Ева
В доме напротив никто не спал. Окна располагались так близко, что Рид видел цветочки на обоях в освещенных комнатах, а сквозь тонкий тюль – фигуры и мебель. Он наблюдал за владельцами окон, выходящих в этот унылый тупичок, уже шесть лет кряду, и каждый день картины повторялись с небольшими вариациями, такие же тошнотворно привычные и унылые.
Рид возвращался из кафе, куда заходил ужинать после работы, в свою маленькую съёмную квартирку, и садился к приёмнику – слушать вечерние новости и музыку по заявкам. Через полчаса за стеной его соседи – молодая супружеская чета – начинали очередную ссору – когда муж навеселе вваливался в квартиру.

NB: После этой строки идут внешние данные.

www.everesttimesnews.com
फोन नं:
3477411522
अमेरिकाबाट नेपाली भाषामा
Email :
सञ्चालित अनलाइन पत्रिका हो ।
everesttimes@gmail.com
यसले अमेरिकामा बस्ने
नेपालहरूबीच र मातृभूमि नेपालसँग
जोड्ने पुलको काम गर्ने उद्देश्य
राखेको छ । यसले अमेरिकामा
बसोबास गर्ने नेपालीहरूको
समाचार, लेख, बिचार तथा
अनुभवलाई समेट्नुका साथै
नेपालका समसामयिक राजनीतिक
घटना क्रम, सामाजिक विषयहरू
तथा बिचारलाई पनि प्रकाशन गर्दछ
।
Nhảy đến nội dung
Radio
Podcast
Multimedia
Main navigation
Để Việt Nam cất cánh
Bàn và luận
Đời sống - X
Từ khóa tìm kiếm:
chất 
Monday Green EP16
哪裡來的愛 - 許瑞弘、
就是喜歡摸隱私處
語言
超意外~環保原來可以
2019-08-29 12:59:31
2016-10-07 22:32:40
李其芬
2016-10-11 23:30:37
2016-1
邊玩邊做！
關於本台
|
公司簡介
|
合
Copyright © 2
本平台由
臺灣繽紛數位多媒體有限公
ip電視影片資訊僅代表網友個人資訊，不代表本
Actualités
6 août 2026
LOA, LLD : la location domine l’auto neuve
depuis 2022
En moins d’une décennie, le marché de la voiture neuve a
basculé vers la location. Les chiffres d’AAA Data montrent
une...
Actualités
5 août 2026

Рид иногда встречал его в кафе – всегда с друзьями, всегда с пивом. Соседи кричали до хрипоты, осыпая друг друга отборной бранью, а Рид невольно съёживался от стыда и отвращения. И каждый раз Рид ждал, когда у мужа кончится терпение, и он уйдёт к друзьям, громко хлопнув дверью, а вслед ему полетят баул с вещами и куртка. Но, оттянувшись таким образом, они неизменно умолкали, выдохнувшись, и как ни в чем не бывало, шли ужинать и заниматься сексом. Видимо, ссора хорошо их стимулировала к нему.

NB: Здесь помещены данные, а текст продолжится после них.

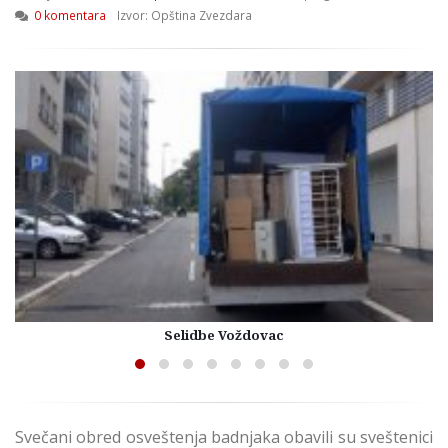
0 komentara
Izvor: Opština Zvezdara
Selidbe Voždovac
Svečani obred osveštenja badnjaka obavili su sveštenici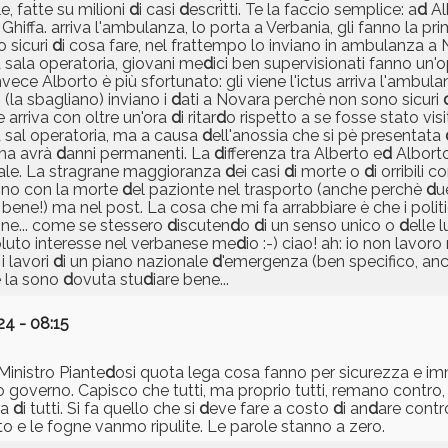
le, fatte su milioni
d
i casi
d
escritti. Te la faccio semplice: a
d
Al
i Ghiffa. arriva l'ambulanza, lo porta a Verbania, gli fanno la p
 sicuri
d
i cosa fare, nel frattempo lo inviano in ambulanza a
 sala operatoria, giovani me
d
ici ben supervisionati fanno un'
ce Alborto è più sfortunato: gli viene l'ictus arriva l'ambulan
(la sbagliano) inviano i
d
ati a Novara perchè non sono sicuri
 arriva con oltre un'ora
d
i ritar
d
o rispetto a se fosse stato visi
a sal operatoria, ma a causa
d
ell'anossia che si pè presentata
 ma avrà
d
anni permanenti. La
d
ifferenza tra Alberto e
d
Alborto 
ale. La stragrane maggioranza
d
ei casi
d
i morte o
d
i orribili
ono con la morte
d
el pazionte nel trasporto (anche perchè
d
u
ne!) ma nel post. La cosa che mi fa arrabbiare è che i politic
one... come se stessero
d
iscuten
d
o
d
i un senso unico o
d
elle 
oluto interesse nel verbanese me
d
io :-) ciao! ah: io non lavoro
 i lavori
d
i un piano nazionale
d
'emergenza (ben specifico, an
 la sono
d
ovuta stu
d
iare bene...
4 - 08:15
Ministro Piante
d
osi quota lega cosa fanno per sicurezza e i
o governo. Capisco che tutti, ma proprio tutti, remano contro,
ra
d
i tutti. Si fa quello che si
d
eve fare a costo
d
i an
d
are contr
rto e le fogne vanmo ripulite. Le parole stanno a zero.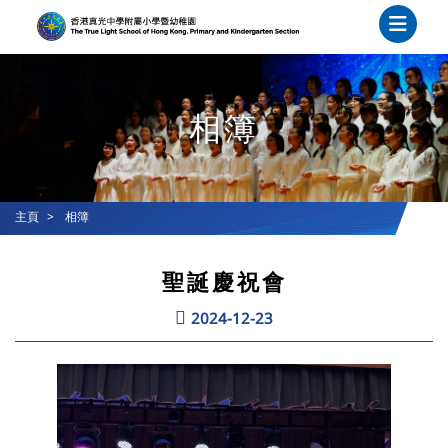
相簿
主頁
相簿
聖誕慶祝會
2024-12-23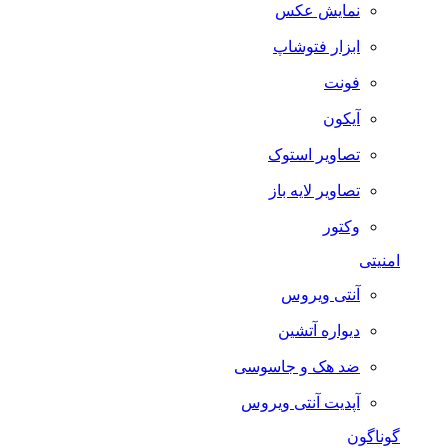
نمایش عکس
ابزار فتوشاپ
فونت
آیکون
تصاویر استوک
تصاویر لایه باز
وکتور
امنیتی
آنتی ویروس
دیواره آتشین
ضد هک و جاسوسی
آپدیت آنتی ویروس
گوناگون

Затем наверху слышался дробный перестук каблучков и тяжёлые мужские шаги – молодая, полненькая, симпатичная проститутка возвращалась домой с добычей. Ровно в двенадцать по коридору, топая и гогоча, возвращались из бара студенты под хмельком. Затем всё стихало. Напротив гасло 4 окна – два крайних справа и два посередине. А на верхнем, третьем этаже, на широком окне гостиной, в глубине которой горел призрачный голубой ночник, раздвигались занавески, и седая женщина прижималась лицом к стеклу и долго стояла так, словно гипнотизируя таких же смотрящих, пока не гасли все окна. А уличный фонарь заливал её лицо мертвенно-серым светом, делая похожей на ведьму. Иногда Риду казалось, что он встречается с ней глазами, и ведьминские глаза вспыхивают зловещим отсветом.

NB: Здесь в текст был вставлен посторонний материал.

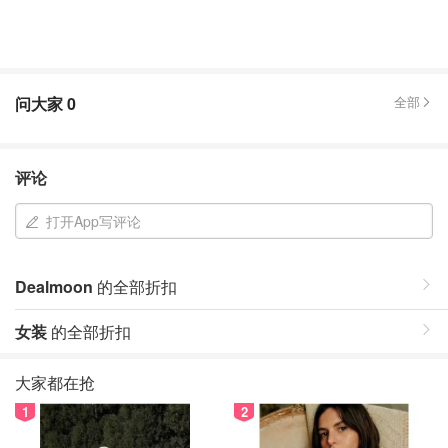
问大家
0
全部
评论
打开App写评论
Dealmoon
的全部折扣
女装
的全部折扣
大家都在抢
1
2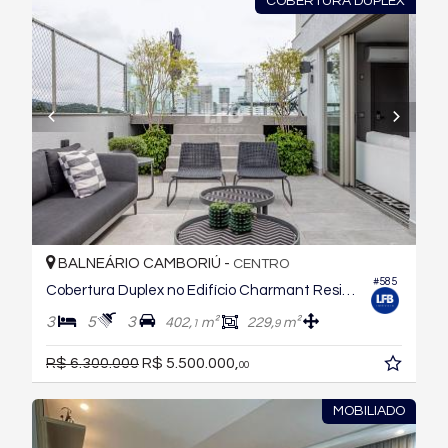
COBERTURA DUPLEX
BALNEÁRIO CAMBORIÚ -
CENTRO
#585
Cobertura Duplex no Edifício Charmant Residence
3
5
3
402,
m²
229,
m²
1
9
R$ 6.300.000
R$ 5.500.000,
00
MOBILIADO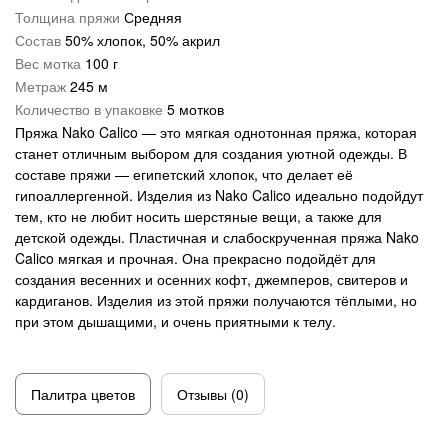
Толщина пряжи
Средняя
Троицкая
Букле
Кашемир
Состав
50% хлопок, 50% акрил
Вес мотка
100 г
Для новорожденных
Лен
Метраж
245 м
Количество в упаковке
5 мотков
Меланжевая
Меринос
Пряжа Nako Calico — это мягкая однотонная пряжа, которая
ОбЬемная
Металлик
станет отличным выбором для создания уютной одежды. В
составе пряжи — египетский хлопок, что делает её
С петельками
Микрофибра
гипоаллергенной. Изделия из Nako Calico идеально подойдут
тем, кто не любит носить шерстяные вещи, а также для
Толстая
Мохеровая
детской одежды. Пластичная и слабоскрученная пряжа Nako
Calico мягкая и прочная. Она прекрасно подойдёт для
Тонкая
Полиамид
создания весенних и осенних кофт, джемперов, свитеров и
кардиганов. Изделия из этой пряжи получаются тёплыми, но
Травка
Полиэстер
при этом дышащими, и очень приятными к телу.
Фантазийная
С люрексом
Шерсть 100%
Твид
Палитра цветов
Отзывы (0)
Для вязания руками
Хлопок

Слева, на первом этаже, в однушке, жил одинокий мужчина. Ровно в 9 он возвращался домой и вёл себя, как положено нормальному человеку. Бросал портфель на стол, зажигал свет на всю катушку, включал телевизор на музыкальном канале, шёл в кухню, приносил чайник и блюдо с бутербродами, в которых на оковалках батона лежали оковалки колбасы и оковалки сыра. Он ужинал долго и обстоятельно, потом уносил всё на кухню. И в комнате появлялся уже с ярко накрашенными губами для того, чтобы начать раздеваться. Он раздевался догола и начинал примерять лифчики, кружевные трусики, сарафаны и туфли на шпильках. Он размахивал руками и что-то напевал, разевая рот. У него было длинное, бледное и гладко выбритое лицо, а занавески в комнате всегда раздвинуты.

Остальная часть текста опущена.